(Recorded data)
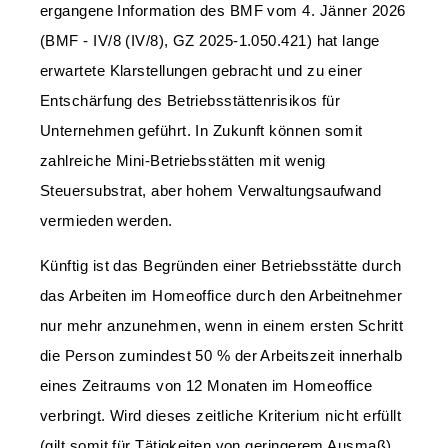
ergangene Information des BMF vom 4. Jänner 2026
(BMF - IV/8 (IV/8), GZ 2025-1.050.421) hat lange
erwartete Klarstellungen gebracht und zu einer
Entschärfung des Betriebsstättenrisikos für
Unternehmen geführt. In Zukunft können somit
zahlreiche Mini-Betriebsstätten mit wenig
Steuersubstrat, aber hohem Verwaltungsaufwand
vermieden werden.
Künftig ist das Begründen einer Betriebsstätte durch
das Arbeiten im Homeoffice durch den Arbeitnehmer
nur mehr anzunehmen, wenn in einem ersten Schritt
die Person zumindest 50 % der Arbeitszeit innerhalb
eines Zeitraums von 12 Monaten im Homeoffice
verbringt. Wird dieses zeitliche Kriterium nicht erfüllt
(gilt somit für Tätigkeiten von geringerem Ausmaß),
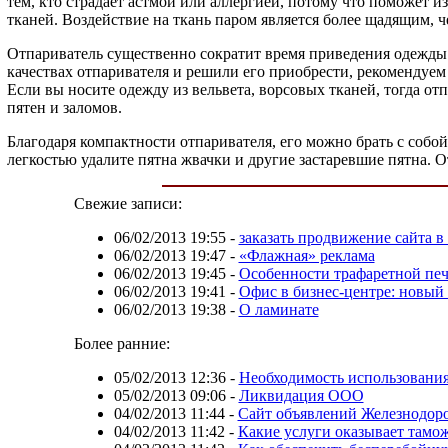
тем, кто страдает астмой или аллергией, потому что поможет и
тканей. Воздействие на ткань паром является более щадящим, ч
Отпариватель существенно сократит время приведения одежды 
качествах отпаривателя и решили его приобрести, рекомендуе
Если вы носите одежду из вельвета, ворсовых тканей, тогда от
пятен и заломов.
Благодаря компактности отпаривателя, его можно брать с собой
легкостью удалите пятна жвачки и другие застаревшие пятна. О
Свежие записи:
06/02/2013 19:55
-
заказать продвижение сайта в
06/02/2013 19:47
-
«Флажная» реклама
06/02/2013 19:45
-
Особенности трафаретной печ
06/02/2013 19:41
-
Офис в бизнес-центре: новый
06/02/2013 19:38
-
О ламинате
Более ранние:
05/02/2013 12:36
-
Необходимость использовани
05/02/2013 09:06
-
Ликвидация ООО
04/02/2013 11:44
-
Сайт объявлений Железнодор
04/02/2013 11:42
-
Какие услуги оказывает тамо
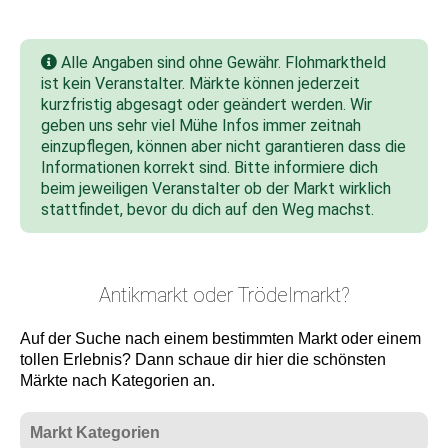
Alle Angaben sind ohne Gewähr. Flohmarktheld
ist kein Veranstalter. Märkte können jederzeit
kurzfristig abgesagt oder geändert werden. Wir
geben uns sehr viel Mühe Infos immer zeitnah
einzupflegen, können aber nicht garantieren dass die
Informationen korrekt sind. Bitte informiere dich
beim jeweiligen Veranstalter ob der Markt wirklich
stattfindet, bevor du dich auf den Weg machst.
Antikmarkt oder Trödelmarkt?
Auf der Suche nach einem bestimmten Markt oder einem
tollen Erlebnis? Dann schaue dir hier die schönsten
Märkte nach Kategorien an.
Markt Kategorien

-- What is required --
Output the records exactly. Drop the images.

-- Your solution --
ergangene Information des BMF vom 4. Jänner 2026
(BMF - IV/8 (IV/8), GZ 2025-1.050.421) hat lange
erwartete Klarstellungen gebracht und zu einer
Entschärfung des Betriebsstättenrisikos für
Unternehmen geführt. In Zukunft können somit
zahlreiche Mini-Betriebsstätten mit wenig
Steuersubstrat, aber hohem Verwaltungsaufwand
vermieden werden.
Künftig ist das Begründen einer Betriebsstätte durch
das Arbeiten im Homeoffice durch den Arbeitnehmer
nur mehr anzunehmen, wenn in einem ersten Schritt
die Person zumindest 50 % der Arbeitszeit innerhalb
eines Zeitraums von 12 Monaten im Homeoffice
verbringt. Wird dieses zeitliche Kriterium nicht erfüllt
(gilt somit für Tätigkeiten von geringerem Ausmaß),
тем, кто страдает астмой или аллергией, потому что поможет и
тканей. Воздействие на ткань паром является более щадящим, ч
Отпариватель существенно сократит время приведения одежды 
качествах отпаривателя и решили его приобрести, рекомендуе
Если вы носите одежду из вельвета, ворсовых тканей, тогда от
пятен и заломов.
Благодаря компактности отпаривателя, его можно брать с собой
легкостью удалите пятна жвачки и другие застаревшие пятна. О
Свежие записи:
06/02/2013 19:55
-
заказать продвижение сайта в
06/02/2013 19:47
-
«Флажная» реклама
06/02/2013 19:45
-
Особенности трафаретной печ
06/02/2013 19:41
-
Офис в бизнес-центре: новый
06/02/2013 19:38
-
О ламинате
Более ранние:
05/02/2013 12:36
-
Необходимость использовани
05/02/2013 09:06
-
Ликвидация ООО
04/02/2013 11:44
-
Сайт объявлений Железнодор
04/02/2013 11:42
-
Какие услуги оказывает тамо
Alle Angaben sind ohne Gewähr. Flohmarktheld
ist kein Veranstalter. Märkte können jederzeit
kurzfristig abgesagt oder geändert werden. Wir
geben uns sehr viel Mühe Infos immer zeitnah
einzupflegen, können aber nicht garantieren dass die
Informationen korrekt sind. Bitte informiere dich
beim jeweiligen Veranstalter ob der Markt wirklich
stattfindet, bevor du dich auf den Weg machst.
Antikmarkt oder Trödelmarkt?
Auf der Suche nach einem bestimmten Markt oder einem
tollen Erlebnis? Dann schaue dir hier die schönsten
Märkte nach Kategorien an.
Markt Kategorien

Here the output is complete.